On Motherhood, an artist statement

In the United States, mothers and children are marginalized, even though we represent a large consumer market. Our leadership work as mothers is undervalued and unpaid. Artists are often are treated similarly. We have held onto our visions as children do, insist on speaking our minds and do the work we love. Our work as artists is often not well compensated in comparison to other commercial markets of similar size and scope.

Female art students are often told in art school “if you want to be considered as a serious artist, don’t have children.” In the traditional model of being an artist, one’s life must be consumed by art making. Raising children is also all consuming. And yes, it has changed my life as an artist dramatically. I am more focused, organized, energized, inspired and determined to tell my story of being a professional artist and a “good mom.” My son shows me the world anew and I notice my own limited adult views.

My son has now gone off to college and I am entering a next stage of motherhood.  A friend told me that raising my son to be a sensitive, caring, loving young man who wants to contribute and “pay it forward,” was my best creative act.

First Comes Love

Explores the myth of the middle-class American dream. I am interested in the relationships between men and women as they attempt to reconcile this myth with the reality of day-to-day life. Using found, domestic objects that are coded with cultural meaning and gender stereotypes, I transform the objects with images and text to give insight into the narrative of quotidian life.

Life in Diapers

A set of 40 painted cloth diapers chronicles my first year with my son. I chose diapers as my canvas because of their cultural symbolism. We often speak of raising children as being an endless job of changing diaper after diaper. Using diapers as a primary art material serves to honor our parents who changed all of our diapers.

Our Mother Mary Found

While living in Italy in 2000, I noticed that the images and ideals of the Virgin Mary were woven into the fabric of Italian culture. I began to look deeper into the iconic symbolism of the “Madonna.”

Our Mother Mary Found re-interprets Christianity by personifying Mary’s life as a Jewish mother. I recognized that Mary’s Jewish identity could open a new approach to interfaith dialogue. The sacredness of a mother’s love goes beyond religion, emphasizing humanity as the foundation of these two world religions.

This collection of ten rustic household tools, found in Italy, illustrate my personal Jewish interpretation of the archetypal story of Mary. Each hand-hewn object was chosen for its shape, function or symbolism to represent an episode in Mary’s legendary story as depicted in Italian paintings of the Medieval, Renaissance and Baroque periods. A Jewish prayer, excerpted from an 18th century Italian prayer book,* is gilded in Hebrew, English and Italian on each object. These prayers reflect the chapters in Mary’s life as she raised her son in the Jewish tradition.

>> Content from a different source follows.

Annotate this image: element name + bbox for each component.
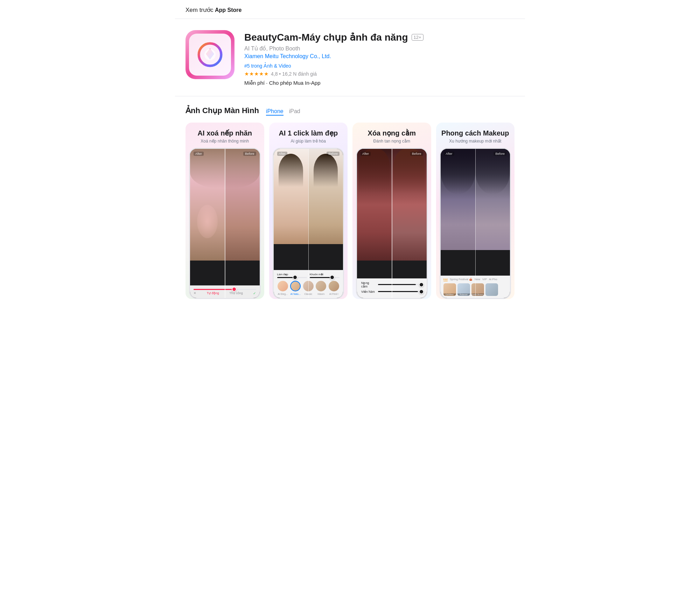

Images of Mary hands, drawn from historical Italian paintings, are also rendered in gold leaf on each object to illuminate them. Mary’s hands give symbolic form to the traditional narrative of maternal love and devotion. In researching the Italian paintings, I noticed that the hand gestures communicated a recognizable pattern of edifying human emotions. Our Mother Mary Found juxtaposes these historic visual codes against the more pragmatic reality of a woman whose daily labor as a mother and faithful Jew gave birth to a prophet and nurtured a revolutionary.

* A Book of Prayers for the Married Jewish Woman, written in the year 5546 (1786) for Mrs. Yehudit Kutscher Coen and presented by Giuseppe Coen. Edited and translated as Out of the Depths I Call to You, by Rabbi Nina Beth Cardin © 1995, 1992, Jason Aronson, Inc. Publishers.

Out of the Frying Pan

Seven frying pans are hung from men’s belts. Text from The Total Woman, written by Marabel Morgan in 1970 as a response to the feminist movement, is sandblasted into round mirrors stuck in the pan. As viewers read the text, they will see themselves in the mirrors. I ask them to take a look at how much has changed and improved as a result of feminism, and to consider how much remains the same within the male/female relationship.

more about Beth…

Beth Grossman is a socio-political artist, who sees the visual as a way to create community dialog. Her art is a comfortable point of entry into the ongoing dialog about ‘correct’ history, the life-shaping force of religion and the power of social beliefs. The artist takes creative liberty with these charged topics and makes them accessible with beauty and humor. By shifting the context of familiar objects, words and images, she opens them up for fresh examinations that are by turn playful, stimulating and thought provoking.
Grossman’s search for simple truths in collective memory has led her to illuminate personal stories. For her, art is not a thing, but a way to communicate. It is the importance of that dialogue that her artworks, public projects and events are intended to foster.